When I run a certain stored procedure for the first time it takes about 2 minutes to finish. When I run it for the second time it finished in about 15 seconds. I'm assuming that this is because everything is cached after the first run. Is it possible for me to "warm the cache" before I run this procedure for the first time? Is the cached information only used when I call the same stored procedure with the same parameters again or will it be used if I call the same stored procedure with different params?
When you peform your query, the data is read into memory in blocks. These blocks remain in memory but they get "aged". This means the blocks are tagged with the last access and when Sql Server requires another block for a new query and the memory cache is full, the least recently used block (the oldest) is kicked out of memory. (In most cases - full tables scan blocks are instantly aged to prevent full table scans overrunning memory and choking the server).
What is happening here is that the data blocks in memory from the first query haven't been kicked out of memory yet so can be used for your second query, meaning disk access is avoided and performance is improved.
So what your question is really asking is "can I get the data blocks I need into memory without reading them into memory (actually doing a query)?". The answer is no, unless you want to cache the entire tables and have them reside in memory permanently which, from the query time (and thus data size) you are describing, probably isn't a good idea.

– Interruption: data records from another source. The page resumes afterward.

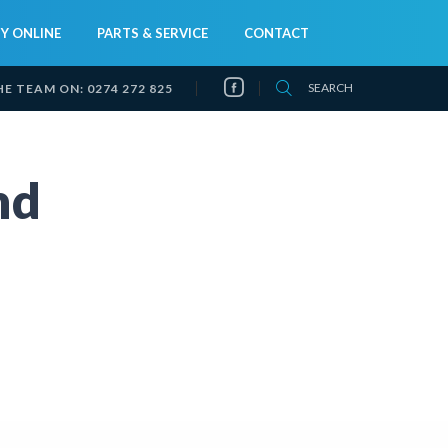
Y ONLINE
PARTS & SERVICE
CONTACT
SEARCH
HE TEAM ON:
0274 272 825
nd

Your best bet for performance improvement is looking at your query execution plans and seeing whether changing your indexes might give a better result. There are two major areas that can improve performance here:
creating an index where the query could use one to avoid inefficient queries and full table scans
adding more columns to an index to avoid a second disk read. For example, you have a query that returns columns A, and B with a where clause on A and C and you have an index on column A. Your query will use the index for column A requiring one disk read but then require a second disk hit to get columns B and C. If the index had all columns A, B and C in it the second disk hit to get the data can be avoided.
I don't think that generating the execution plan will cost more that 1 second.

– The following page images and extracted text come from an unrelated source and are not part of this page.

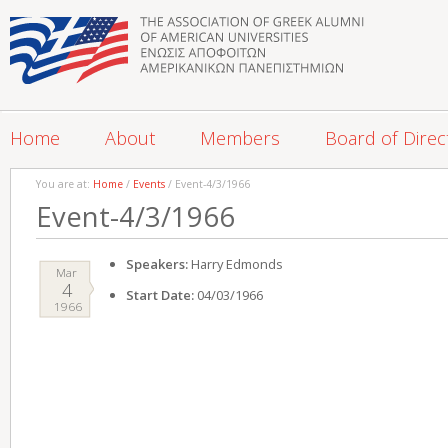
Home
About
Members
Board of Direc
You are at:
Home
/
Events
/ Event-4/3/1966
Event-4/3/1966
Speakers:
Harry Edmonds
Mar
4
Start Date:
04/03/1966
1966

I believe that the difference between first and second run is caused by caching the data in memory.
The data in the cache can be reused by any further query (stored procedure or simple select).
You can 'warm' the cache by reading the data through any select that reads the same data. But that will even cost about 90 seconds as well.
You can check the execution plan to find out which tables and indexes your query uses. You can then execute some SQL to get the data into the cache, depending on what you see.
If you see a clustered index seek, you can simply do SELECT * FROM my_big_table to force all the table's data pages into the cache.
If you see a non-clustered index seek, you could try SELECT first_column_in_index FROM my_big_table.
To force a load of a specific index, you can also use the WITH(INDEX(index)) table hint in your cache warmup queries.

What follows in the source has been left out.